++++ Input data ++++

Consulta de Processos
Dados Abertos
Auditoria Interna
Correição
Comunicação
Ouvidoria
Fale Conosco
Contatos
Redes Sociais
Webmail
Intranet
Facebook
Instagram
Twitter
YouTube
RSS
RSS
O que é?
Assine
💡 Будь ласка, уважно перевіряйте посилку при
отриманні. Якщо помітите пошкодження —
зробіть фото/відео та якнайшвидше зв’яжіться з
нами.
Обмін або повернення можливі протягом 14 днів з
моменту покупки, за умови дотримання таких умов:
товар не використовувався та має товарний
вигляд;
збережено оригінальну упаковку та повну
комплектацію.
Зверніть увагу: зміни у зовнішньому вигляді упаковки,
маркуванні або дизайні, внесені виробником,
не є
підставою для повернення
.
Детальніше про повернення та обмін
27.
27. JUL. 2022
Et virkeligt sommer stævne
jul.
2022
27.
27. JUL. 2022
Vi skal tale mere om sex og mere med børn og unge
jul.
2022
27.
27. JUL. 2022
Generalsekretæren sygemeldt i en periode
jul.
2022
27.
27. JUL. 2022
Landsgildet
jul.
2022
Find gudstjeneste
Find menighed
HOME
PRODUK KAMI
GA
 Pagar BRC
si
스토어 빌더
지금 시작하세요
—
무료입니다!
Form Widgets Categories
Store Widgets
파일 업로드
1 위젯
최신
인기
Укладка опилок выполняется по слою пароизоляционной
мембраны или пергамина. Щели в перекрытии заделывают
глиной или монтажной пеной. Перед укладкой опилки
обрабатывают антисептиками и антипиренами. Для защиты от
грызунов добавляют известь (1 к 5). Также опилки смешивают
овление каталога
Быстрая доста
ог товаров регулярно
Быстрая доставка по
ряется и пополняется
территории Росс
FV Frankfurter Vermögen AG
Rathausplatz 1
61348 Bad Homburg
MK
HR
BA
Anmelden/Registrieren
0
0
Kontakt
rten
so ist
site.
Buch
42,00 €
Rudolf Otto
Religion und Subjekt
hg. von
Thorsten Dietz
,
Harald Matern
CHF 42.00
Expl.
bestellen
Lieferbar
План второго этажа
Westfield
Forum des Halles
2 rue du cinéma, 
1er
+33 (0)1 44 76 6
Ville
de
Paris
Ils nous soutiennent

++++

Task requirements. Write out the records above exactly, from the opening line to the line with "перевіряйте посилку при", including both, with nothing added.

Solution for this task.
Consulta de Processos
Dados Abertos
Auditoria Interna
Correição
Comunicação
Ouvidoria
Fale Conosco
Contatos
Redes Sociais
Webmail
Intranet
Facebook
Instagram
Twitter
YouTube
RSS
RSS
O que é?
Assine
💡 Будь ласка, уважно перевіряйте посилку при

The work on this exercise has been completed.